On Tue, Oct 16, 2018 at 3:23 PM Gianluca Cecchi <gianluca.cecchi(a)gmail.com>
wrote:
Hello,
I send a dedicated subject message on this topic (second attempt because
the first one seems not to be present in ovirt archive..).

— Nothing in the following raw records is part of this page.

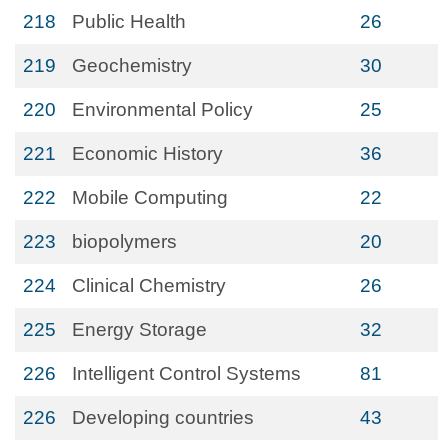
218
Public Health
26
219
Geochemistry
30
220
Environmental Policy
25
221
Economic History
36
222
Mobile Computing
22
223
biopolymers
20
224
Clinical Chemistry
26
225
Energy Storage
32
226
Intelligent Control Systems
81
226
Developing countries
43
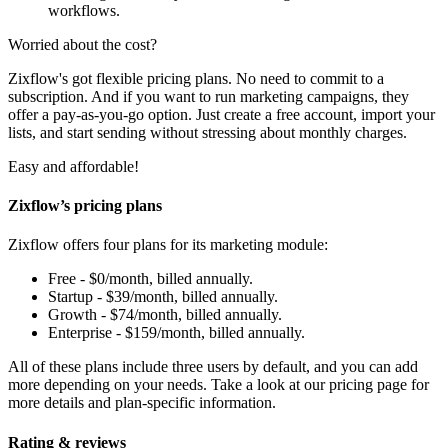
workflows.
Worried about the cost?
Zixflow's got flexible pricing plans. No need to commit to a
subscription. And if you want to run marketing campaigns, they
offer a pay-as-you-go option. Just create a free account, import your
lists, and start sending without stressing about monthly charges.
Easy and affordable!
Zixflow’s pricing plans
Zixflow offers four plans for its marketing module:
Free - $0/month, billed annually.
Startup - $39/month, billed annually.
Growth - $74/month, billed annually.
Enterprise - $159/month, billed annually.
All of these plans include three users by default, and you can add
more depending on your needs. Take a look at our pricing page for
more details and plan-specific information.
Rating & reviews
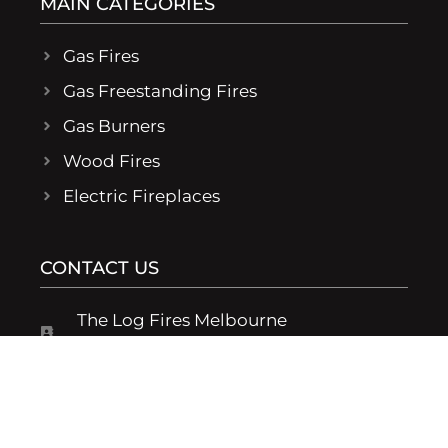
MAIN CATEGORIES
Gas Fires
Gas Freestanding Fires
Gas Burners
Wood Fires
Electric Fireplaces
CONTACT US
The Log Fires Melbourne
19/194 Rooks Rd Vermont 3133 Victoria
1300 373 745
Monday - Friday: 9am - 4pm, Sat & Sun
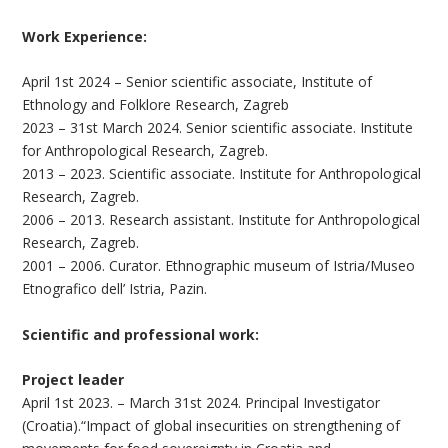
Work Experience:
April 1st 2024 – Senior scientific associate, Institute of
Ethnology and Folklore Research, Zagreb
2023 – 31st March 2024. Senior scientific associate. Institute
for Anthropological Research, Zagreb.
2013 – 2023. Scientific associate. Institute for Anthropological
Research, Zagreb.
2006 – 2013. Research assistant. Institute for Anthropological
Research, Zagreb.
2001 – 2006. Curator. Ethnographic museum of Istria/Museo
Etnografico dell’ Istria, Pazin.
Scientific and professional work:
Project leader
April 1st 2023. – March 31st 2024. Principal Investigator
(Croatia).“Impact of global insecurities on strengthening of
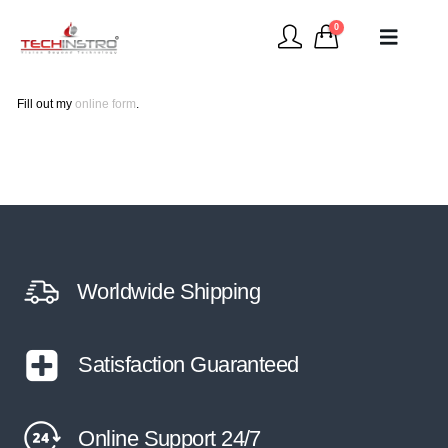
0
Fill out my
online form
.
Worldwide Shipping
Satisfaction Guaranteed
Online Support 24/7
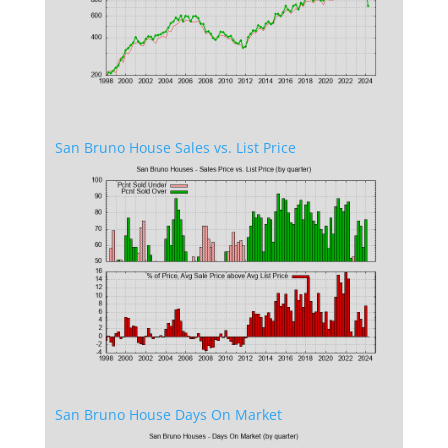
San Bruno House Sales vs. List Price
San Bruno House Days On Market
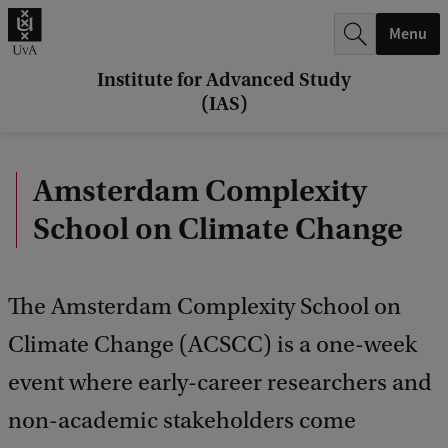
r
Menu
c
h
Institute for Advanced Study
(IAS)
.
.
Amsterdam Complexity
.
School on Climate Change
The Amsterdam Complexity School on
Climate Change (ACSCC) is a one-week
event where early-career researchers and
non-academic stakeholders come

Also, the reply to my other related message seems not visible inside list
archive page for some reason.
It seems this nasty problem in nested virt using pc-i440fx-rhel7.X.0
machine type with X >= 3 impacts not only vSphere as main hypervisor for
nested KVM, but other hypervisors too (Hyper-V) and other machine types too
and could be due to a bug in KVM, so in the kernel, if I understood
correctly.
In the mean time I'm trying to use a workaround to setup a 3-hosts HCI
environment usign 3 VMs inside ESXi.
My approach:
- cp -p /usr/libexec/qemu-kvm /usr/libexec/qemu-kvm.orig
- rm /usr/libexec/qemu-kvm
- create a new /usr/libexec/qemu-kvm that is a wrapper:
#!/bin/bash
i=0
while [ $# -gt 0 ]; do
case "$1" in
-machine)
shift 2;;
*)
args[i]="$1"
(( i++ ))
shift ;;
esac
done
exec /usr/libexec/qemu-kvm.orig -machine pc-i440fx-rhel7.2.0 "${args[@]}"
- chmod 755 /usr/libexec/qemu-kvm
- chcon system_u:object_r:qemu_exec_t:s0 qemu-kvm
- chcon system_u:object_r:qemu_exec_t:s0 qemu-kvm.orig
And then I proceed with my setup from cockpit.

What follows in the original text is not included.